Dari perilaku dan sifat-sifat manusia di atas, tidak terhindar dari naluri
kekuasaan dan keserakahan dari individu atau kelompok yang satu dengan kelompok
yang lain, dengan tujuan superiotitas atau mendapatkan kedudukan yang lebih
tinggi derajatnya dalam lingkungan kehidupan masyarakat kekuasaannya.

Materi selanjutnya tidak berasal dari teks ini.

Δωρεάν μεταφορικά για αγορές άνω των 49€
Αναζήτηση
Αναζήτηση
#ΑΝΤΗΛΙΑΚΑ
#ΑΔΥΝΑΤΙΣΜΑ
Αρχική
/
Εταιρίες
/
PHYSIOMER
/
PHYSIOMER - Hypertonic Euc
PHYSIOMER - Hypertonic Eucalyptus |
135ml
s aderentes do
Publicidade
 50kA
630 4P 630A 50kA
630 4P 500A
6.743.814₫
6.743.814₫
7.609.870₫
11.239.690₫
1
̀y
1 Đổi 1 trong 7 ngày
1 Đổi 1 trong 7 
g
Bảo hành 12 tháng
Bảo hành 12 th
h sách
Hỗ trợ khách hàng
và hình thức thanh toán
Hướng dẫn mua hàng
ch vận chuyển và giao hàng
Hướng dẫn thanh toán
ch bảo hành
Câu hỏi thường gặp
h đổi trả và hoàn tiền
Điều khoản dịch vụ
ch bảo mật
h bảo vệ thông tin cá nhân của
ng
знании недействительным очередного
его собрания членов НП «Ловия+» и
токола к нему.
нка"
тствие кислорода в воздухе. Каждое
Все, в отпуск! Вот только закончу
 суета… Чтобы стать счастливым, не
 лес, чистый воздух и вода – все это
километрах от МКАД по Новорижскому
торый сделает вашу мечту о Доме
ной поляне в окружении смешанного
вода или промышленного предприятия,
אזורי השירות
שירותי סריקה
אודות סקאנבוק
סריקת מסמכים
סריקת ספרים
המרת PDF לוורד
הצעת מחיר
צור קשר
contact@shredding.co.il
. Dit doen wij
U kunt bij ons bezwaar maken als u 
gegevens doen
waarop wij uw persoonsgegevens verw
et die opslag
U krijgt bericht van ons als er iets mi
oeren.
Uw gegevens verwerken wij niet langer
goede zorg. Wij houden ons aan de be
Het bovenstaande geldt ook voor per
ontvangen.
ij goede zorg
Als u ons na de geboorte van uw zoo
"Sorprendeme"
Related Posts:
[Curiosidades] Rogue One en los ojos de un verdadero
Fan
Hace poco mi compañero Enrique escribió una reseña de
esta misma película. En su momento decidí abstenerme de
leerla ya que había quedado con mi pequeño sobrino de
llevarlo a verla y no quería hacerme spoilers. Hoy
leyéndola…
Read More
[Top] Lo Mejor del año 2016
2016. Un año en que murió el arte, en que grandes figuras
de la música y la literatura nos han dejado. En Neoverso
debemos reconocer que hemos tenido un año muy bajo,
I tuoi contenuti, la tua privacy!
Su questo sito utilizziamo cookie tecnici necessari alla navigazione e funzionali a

Agar terhindar dari benturan kepentingan dan sifat keserahkahan manusia
atau kelompok untuk berkuasa, di butuhkan sebuah perangkat (Hukum) untuk
mengimbangi dan menjamin hak-hak fundamental yang di miliki oleh setiap orang
agar tidak dapat di langgar atau di tindas oleh pihak yang berkuasa.
1.2 Tujuan
Penulisan
Tujuan dari
penulisan ini adalah:
-
Untuk memenuhi tugas makalah dari mata kuliah Pengantar
Ilmu Hukum (PIH).
-
Agar mahasiswa dapat memahami bagaimana Perkembangan
Ilmu Hukum.
BAB II
PEMBAHASAN
2. 1Pengertian
Ilmu Hukum
Kata hukum secara etimologis biasa diterjemahkan dengan kata ‘law’
(Inggris), ‘recht’ (Belanda), ‘loi atau droit’ (Francis),
‘ius’ (Latin), ‘derecto’ (Spanyol), ‘dirrito’ (Italia).[1]
Dalam bahasa Indonesia, kata hukum diambil dari bahasa Arab[2]
yaitu “حكم – يحكم – حكما”, yang berarti “قضى و فصل بالأمر” (memutuskan sebuah
perkara).
Menurut Satjipto Rahardjo Ilmu hukum adalah ilmu pengetahuan
yang berusaha menelaah hukum. Ilmu hukum mencakup dan membicarakan segala hal
yang berhubungan dengan hukum. Ilmu hukum objeknya hukum itu sendiri. Demikian
luasnya masalah yang dicakup oleh ilmu ini, sehingga sempat memancing pendapat
orang untuk mengatakan bahwa “batas-batasnya tidak bisa ditentukan” (Curzon,
1979 : v). Selanjutnya menurut J.B. Daliyo Ilmu hukum adalah ilmu
pengetahuan yang objeknya hukum. Dengan demikian maka ilmu hukum akan
mempelajari semua seluk beluk mengenai hukum, misalnya mengenai asal mula,
wujud, asas-asas, sistem, macam pembagian, sumber-sumber, perkembangan, fungsi
dan kedudukan hukum di dalam masyarakat. Ilmu hukum sebagai ilmu yang mempunyai
objek hukum menelaah hukum sebagai suatu gejala atau fenomena kehidupan manusia
dimanapun didunia ini dari masa kapanpun. Seorang yang berkeinginan mengetahui
hukum secara mendalam sangat perlu mempelajari hukum itu dari lahir, tumbuh dan
berkembangnya dari masa ke masa sehingga sejarah hukum besar perannya dalam hal
tersebut.
Dari pendefinisian ilmu hukum di atas, mengambarkan bahwa ternyata ilmu
hukum mempunyai objek kajian yang relatif jauh lebih luas, sehingga batas,
batasnya tidak dapat ditentukan. Demikian ilmu hukum tidak sebatas melakukan
kajian atau membicarakan proses pembentukan peraturan perundang-undangan
semata, akan tetapi melakukan berbagai studi kajian seperti filsafatnya,
sejarah perkembangan hukum dari zaman yang dulu hingga pada suatu kajian studi
hukum kontemporer, demikian pula hukum melihat fungsi-fungsi hukum itu sendiri
pada tingkat peradaban kehidupan manusia.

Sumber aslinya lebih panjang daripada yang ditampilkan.